Um policial civil é apontado como responsável pelo disparo que matou Luciano Ferreira da Silva, de 28 anos, filho do vereador Lindomar Gomes da Silva (PT), durante uma confusão registrada na tarde desse domingo (19), na Praia de Porto Franco, em Couto Magalhães, na região norte do Tocantins.

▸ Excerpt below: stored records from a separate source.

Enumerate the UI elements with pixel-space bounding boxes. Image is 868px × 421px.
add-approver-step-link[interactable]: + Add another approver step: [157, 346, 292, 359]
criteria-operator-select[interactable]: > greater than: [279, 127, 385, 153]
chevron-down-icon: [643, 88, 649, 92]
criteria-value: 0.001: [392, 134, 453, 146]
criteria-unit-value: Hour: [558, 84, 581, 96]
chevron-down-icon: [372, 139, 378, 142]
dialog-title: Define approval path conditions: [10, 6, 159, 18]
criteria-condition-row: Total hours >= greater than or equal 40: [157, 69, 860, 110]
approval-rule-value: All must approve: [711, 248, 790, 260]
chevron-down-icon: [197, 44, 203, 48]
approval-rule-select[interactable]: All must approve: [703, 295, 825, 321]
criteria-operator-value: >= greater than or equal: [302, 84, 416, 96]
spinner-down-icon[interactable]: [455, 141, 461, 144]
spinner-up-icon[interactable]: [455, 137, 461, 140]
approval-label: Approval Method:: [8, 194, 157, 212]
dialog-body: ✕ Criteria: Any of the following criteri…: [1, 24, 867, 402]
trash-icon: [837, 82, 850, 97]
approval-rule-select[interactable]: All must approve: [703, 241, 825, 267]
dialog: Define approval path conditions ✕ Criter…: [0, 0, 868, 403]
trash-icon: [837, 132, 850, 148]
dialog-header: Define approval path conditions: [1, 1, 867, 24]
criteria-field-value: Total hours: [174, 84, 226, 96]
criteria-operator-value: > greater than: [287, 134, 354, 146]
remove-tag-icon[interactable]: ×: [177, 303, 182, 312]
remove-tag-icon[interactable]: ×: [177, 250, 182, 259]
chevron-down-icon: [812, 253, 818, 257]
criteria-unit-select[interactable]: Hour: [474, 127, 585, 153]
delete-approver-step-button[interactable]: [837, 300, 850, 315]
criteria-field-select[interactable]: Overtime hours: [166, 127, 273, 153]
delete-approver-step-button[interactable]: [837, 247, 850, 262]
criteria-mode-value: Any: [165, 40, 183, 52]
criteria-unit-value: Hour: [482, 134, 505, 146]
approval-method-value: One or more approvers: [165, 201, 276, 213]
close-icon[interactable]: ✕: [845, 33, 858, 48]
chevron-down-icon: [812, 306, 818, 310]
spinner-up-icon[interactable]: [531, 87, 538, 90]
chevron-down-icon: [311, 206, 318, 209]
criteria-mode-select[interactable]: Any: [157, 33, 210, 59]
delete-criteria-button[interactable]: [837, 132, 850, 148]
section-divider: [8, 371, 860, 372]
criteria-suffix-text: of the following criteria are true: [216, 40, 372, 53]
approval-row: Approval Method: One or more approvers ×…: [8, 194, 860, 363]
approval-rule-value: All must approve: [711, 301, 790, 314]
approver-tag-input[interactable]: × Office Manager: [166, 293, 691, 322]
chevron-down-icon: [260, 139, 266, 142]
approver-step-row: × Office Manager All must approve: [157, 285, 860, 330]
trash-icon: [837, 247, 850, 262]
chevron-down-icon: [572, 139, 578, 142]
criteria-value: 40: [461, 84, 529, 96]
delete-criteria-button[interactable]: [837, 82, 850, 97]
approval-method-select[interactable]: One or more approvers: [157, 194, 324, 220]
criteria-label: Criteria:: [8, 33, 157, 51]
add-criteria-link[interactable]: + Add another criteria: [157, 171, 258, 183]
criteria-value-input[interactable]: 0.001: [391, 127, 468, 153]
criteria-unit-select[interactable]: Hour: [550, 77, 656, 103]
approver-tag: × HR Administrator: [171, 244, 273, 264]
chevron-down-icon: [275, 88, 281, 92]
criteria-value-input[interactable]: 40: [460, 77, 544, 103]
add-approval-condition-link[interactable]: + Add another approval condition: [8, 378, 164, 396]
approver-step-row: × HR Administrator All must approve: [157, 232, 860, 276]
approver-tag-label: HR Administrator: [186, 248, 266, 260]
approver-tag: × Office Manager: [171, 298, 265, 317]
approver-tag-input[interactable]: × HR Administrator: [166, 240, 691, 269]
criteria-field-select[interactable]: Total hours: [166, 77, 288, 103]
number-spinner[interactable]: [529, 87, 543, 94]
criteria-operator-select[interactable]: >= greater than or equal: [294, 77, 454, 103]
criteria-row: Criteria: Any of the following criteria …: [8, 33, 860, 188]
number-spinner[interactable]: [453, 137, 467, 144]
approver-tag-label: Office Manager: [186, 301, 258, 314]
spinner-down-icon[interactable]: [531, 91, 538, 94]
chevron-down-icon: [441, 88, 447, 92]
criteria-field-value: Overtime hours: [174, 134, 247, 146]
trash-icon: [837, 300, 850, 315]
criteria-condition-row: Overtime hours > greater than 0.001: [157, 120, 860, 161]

Luciano ( foto em destaque ) trabalhava como garçom na praia, onde ocorreu o desentendimento. O jovem chegou a ser socorrido após ser atingido por um disparo de arma de fogo no abdômen, mas não resistiu aos ferimentos.
Conforme relatos de testemunhas, a confusão teria começado após a chegada do policial civil ao local com uma caixa térmica contendo bebidas. Segundo informações iniciais, os estabelecimentos da praia seguem uma regra que impede clientes de levarem caixas térmicas e consumirem bebidas dentro dos bares.
Ainda de acordo com os relatos, um comerciante teria orientado o policial sobre a proibição, momento em que começou uma discussão. A situação teria evoluído para uma agressão física envolvendo o policial e outras pessoas que estavam no local.
Testemunhas afirmam que, durante o desentendimento, o policial teria ido até o veículo onde estava, pegado uma arma de fogo e apontado o armamento para algumas pessoas. Na sequência, conforme os relatos, houve uma luta corporal entre ele e Luciano, que teria tentado intervir para separar a confusão.
Durante o confronto, o policial teria efetuado um disparo que atingiu o abdômen do jovem. Após o tiro, o suspeito teria deixado o local com a arma em punho.
A Secretaria da Segurança Pública do Tocantins não divulgou oficialmente o nome do policial envolvido no caso. No entanto, fontes extraoficiais confirmam que ele se chama Ronaldo Pereira da Rocha. Segundo informações, o policial se apresentou espontaneamente na manhã desta segunda-feira (20) na Delegacia da Polícia Civil de Guaraí, acompanhado de um advogado, e ficou à disposição das autoridades.
A Polícia Militar foi acionada para atender a ocorrência. O caso será investigado pela Polícia Civil, que abriu um inquérito para apurar a dinâmica dos fatos e a circunstância do crime.
Familiares de Luciano afirmam temer que o caso seja tratado de forma diferente por envolver um policial civil e pedem uma investigação transparente e imparcial.